PROBLEM REQUIREMENTS: All entries are to be reproduced exactly; the pictures are to be omitted.

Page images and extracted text

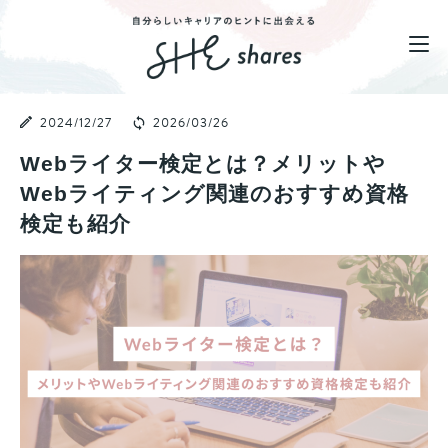
2024/12/27
2026/03/26
Webライター検定とは？メリットや
Webライティング関連のおすすめ資格
検定も紹介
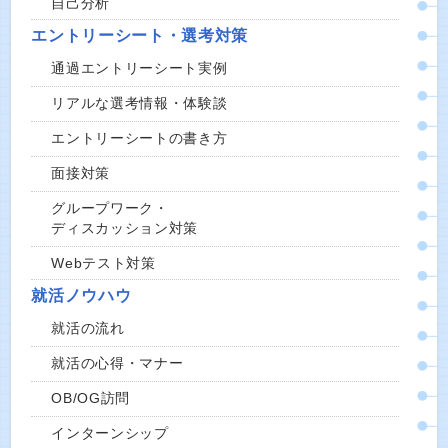
自己分析
エントリーシート・選考対策
通過エントリーシート実例
リアルな選考情報・体験談
エントリーシートの書き方
面接対策
グループワーク・
ディスカッション対策
Webテスト対策
就活ノウハウ
就活の流れ
就活の心得・マナー
OB/OG訪問
インターンシップ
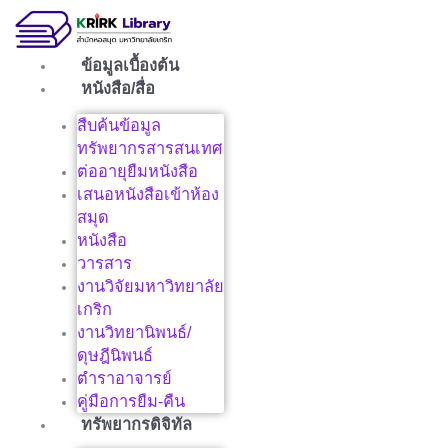
Skip
to
content
ข้อมูลเบื้องต้น
หนังสือ/สื่อ
สืบค้นข้อมูล
ทรัพยากรสารสนเทศ
ต่ออายุยืมหนังสือ
เสนอหนังสือเข้าห้อง
สมุด
หนังสือ
วารสาร
งานวิจัยมหาวิทยาลัย
เกริก
งานวิทยานิพนธ์/
ดุษฎีนิพนธ์
ตำราอาจารย์
คู่มือการยืม-คืน
ทรัพยากรดิจิทัล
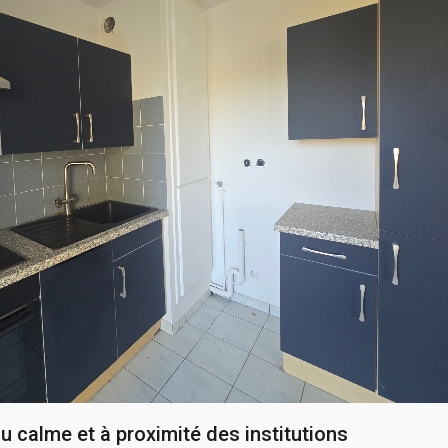
u calme et à proximité des institutions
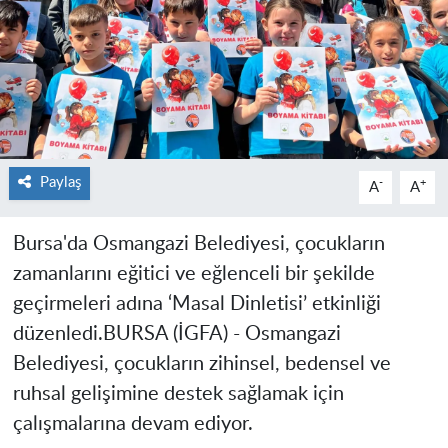
Paylaş
-
+
A
A
Bursa'da Osmangazi Belediyesi, çocukların
zamanlarını eğitici ve eğlenceli bir şekilde
geçirmeleri adına ‘Masal Dinletisi’ etkinliği
düzenledi.
BURSA (İGFA) -
Osmangazi
Belediyesi, çocukların zihinsel, bedensel ve
ruhsal gelişimine destek sağlamak için
çalışmalarına devam ediyor.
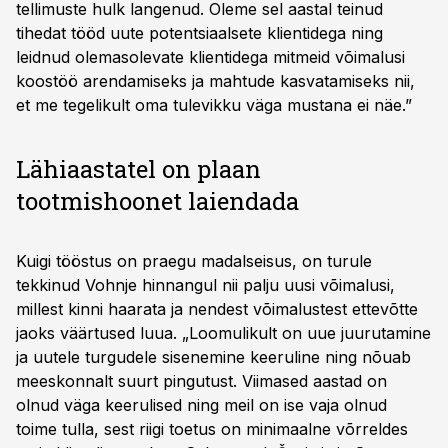
tellimuste hulk langenud. Oleme sel aastal teinud
tihedat tööd uute potentsiaalsete klientidega ning
leidnud olemasolevate klientidega mitmeid võimalusi
koostöö arendamiseks ja mahtude kasvatamiseks nii,
et me tegelikult oma tulevikku väga mustana ei näe.”
Lähiaastatel on plaan
tootmishoonet laiendada
Kuigi tööstus on praegu madalseisus, on turule
tekkinud Vohnje hinnangul nii palju uusi võimalusi,
millest kinni haarata ja nendest võimalustest ettevõtte
jaoks väärtused luua. „Loomulikult on uue juurutamine
ja uutele turgudele sisenemine keeruline ning nõuab
meeskonnalt suurt pingutust. Viimased aastad on
olnud väga keerulised ning meil on ise vaja olnud
toime tulla, sest riigi toetus on minimaalne võrreldes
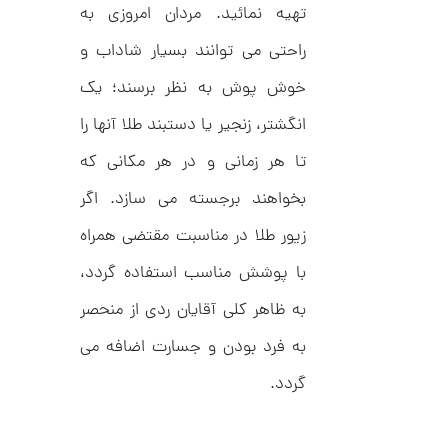
ل
تهیه نمائید. مردان امروزی به
م
ک
د
ا
راحتی می توانند بسیار شاداب و
C
R
ن
خوش پوش به نظر برسند؛ یک
8
9
انگشتر، زنجیر یا دستبند طلا آنها را
0
تا هر زمانی و در هر مکانی که
ا
ن
گ
بخواهند برجسته می سازد. اگر
ش
ت
2
زیور طلا در مناسبت مقتضی همراه
ر
6
ط
با پوشش مناسب استفاده گردد،
ل
,
ا
به ظاهر کلی آقایان ردی از منحصر
ا
0
ز
8
به فرد بودن و جسارت اضافه می
ک
ا
5
ل
گردد.
,
ک
ش
0
ن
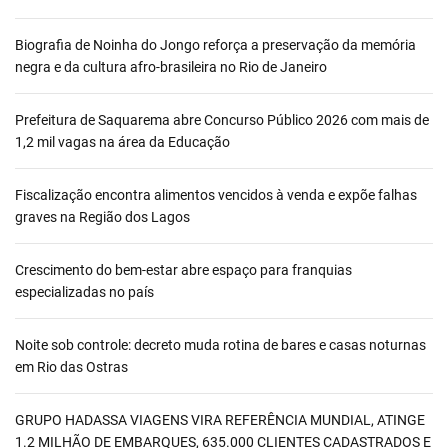
Biografia de Noinha do Jongo reforça a preservação da memória
negra e da cultura afro-brasileira no Rio de Janeiro
Prefeitura de Saquarema abre Concurso Público 2026 com mais de
1,2 mil vagas na área da Educação
Fiscalização encontra alimentos vencidos à venda e expõe falhas
graves na Região dos Lagos
Crescimento do bem-estar abre espaço para franquias
especializadas no país
Noite sob controle: decreto muda rotina de bares e casas noturnas
em Rio das Ostras
GRUPO HADASSA VIAGENS VIRA REFERÊNCIA MUNDIAL, ATINGE
1.2 MILHÃO DE EMBARQUES, 635.000 CLIENTES CADASTRADOS E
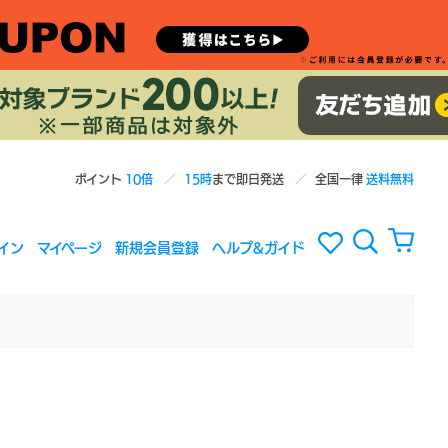
ポイント
10倍
15時
まで即日発送
全国一律
送料無料
イン
マイページ
新規会員登録
ヘルプ&ガイド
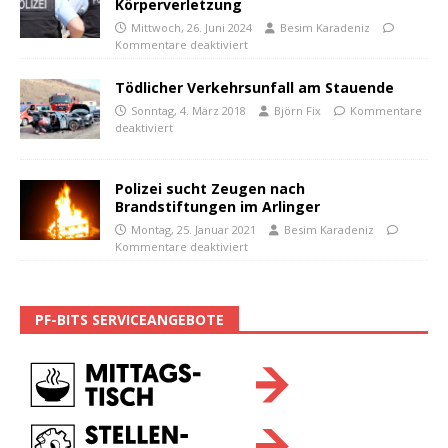
Körperverletzung
Mittwoch, 26. Juni 2024
Besim Karadeniz
Kommentare deaktiviert
Tödlicher Verkehrsunfall am Stauende
Sonntag, 4. März 2018
Björn Fix
Kommentare
deaktiviert
Polizei sucht Zeugen nach
Brandstiftungen im Arlinger
Montag, 25. Januar 2021
Besim Karadeniz
Kommentare deaktiviert
PF-BITS SERVICEANGEBOTE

TASK OUTPUT:
2024/12/27
2026/03/26
Webライター検定とは？メリットや
Webライティング関連のおすすめ資格
検定も紹介
自己分析
エントリーシート・選考対策
通過エントリーシート実例
リアルな選考情報・体験談
エントリーシートの書き方
面接対策
グループワーク・
ディスカッション対策
Webテスト対策
就活ノウハウ
就活の流れ
就活の心得・マナー
OB/OG訪問
インターンシップ
Skip
to
content
ข้อมูลเบื้องต้น
หนังสือ/สื่อ
สืบค้นข้อมูล
ทรัพยากรสารสนเทศ
ต่ออายุยืมหนังสือ
เสนอหนังสือเข้าห้อง
สมุด
หนังสือ
วารสาร
งานวิจัยมหาวิทยาลัย
เกริก
งานวิทยานิพนธ์/
ดุษฎีนิพนธ์
ตำราอาจารย์
คู่มือการยืม-คืน
ทรัพยากรดิจิทัล
u calme et à proximité des institutions
Paylaş
-
+
A
A
Bursa'da Osmangazi Belediyesi, çocukların
zamanlarını eğitici ve eğlenceli bir şekilde
geçirmeleri adına ‘Masal Dinletisi’ etkinliği
düzenledi.
BURSA (İGFA) -
Osmangazi
Belediyesi, çocukların zihinsel, bedensel ve
ruhsal gelişimine destek sağlamak için
çalışmalarına devam ediyor.
tellimuste hulk langenud. Oleme sel aastal teinud
tihedat tööd uute potentsiaalsete klientidega ning
leidnud olemasolevate klientidega mitmeid võimalusi
koostöö arendamiseks ja mahtude kasvatamiseks nii,
et me tegelikult oma tulevikku väga mustana ei näe.”
Lähiaastatel on plaan
tootmishoonet laiendada
Kuigi tööstus on praegu madalseisus, on turule
tekkinud Vohnje hinnangul nii palju uusi võimalusi,
millest kinni haarata ja nendest võimalustest ettevõtte
jaoks väärtused luua. „Loomulikult on uue juurutamine
ja uutele turgudele sisenemine keeruline ning nõuab
meeskonnalt suurt pingutust. Viimased aastad on
olnud väga keerulised ning meil on ise vaja olnud
toime tulla, sest riigi toetus on minimaalne võrreldes
ل
تهیه نمائید. مردان امروزی به
م
ک
د
ا
راحتی می توانند بسیار شاداب و
C
R
ن
خوش پوش به نظر برسند؛ یک
8
9
انگشتر، زنجیر یا دستبند طلا آنها را
0
تا هر زمانی و در هر مکانی که
ا
ن
گ
بخواهند برجسته می سازد. اگر
ش
ت
2
زیور طلا در مناسبت مقتضی همراه
ر
6
ط
با پوشش مناسب استفاده گردد،
ل
,
ا
به ظاهر کلی آقایان ردی از منحصر
ا
0
ز
8
به فرد بودن و جسارت اضافه می
ک
ا
5
ل
گردد.
,
ک
ش
0
ن
Biografia de Noinha do Jongo reforça a preservação da memória
negra e da cultura afro-brasileira no Rio de Janeiro
Prefeitura de Saquarema abre Concurso Público 2026 com mais de
1,2 mil vagas na área da Educação
Fiscalização encontra alimentos vencidos à venda e expõe falhas
graves na Região dos Lagos
Crescimento do bem-estar abre espaço para franquias
especializadas no país
Noite sob controle: decreto muda rotina de bares e casas noturnas
em Rio das Ostras
GRUPO HADASSA VIAGENS VIRA REFERÊNCIA MUNDIAL, ATINGE
1.2 MILHÃO DE EMBARQUES, 635.000 CLIENTES CADASTRADOS E
ポイント
10倍
15時
まで即日発送
全国一律
送料無料
イン
マイページ
新規会員登録
ヘルプ&ガイド
Körperverletzung
Mittwoch, 26. Juni 2024
Besim Karadeniz
Kommentare deaktiviert
Tödlicher Verkehrsunfall am Stauende
Sonntag, 4. März 2018
Björn Fix
Kommentare
deaktiviert
Polizei sucht Zeugen nach
Brandstiftungen im Arlinger
Montag, 25. Januar 2021
Besim Karadeniz
Kommentare deaktiviert
PF-BITS SERVICEANGEBOTE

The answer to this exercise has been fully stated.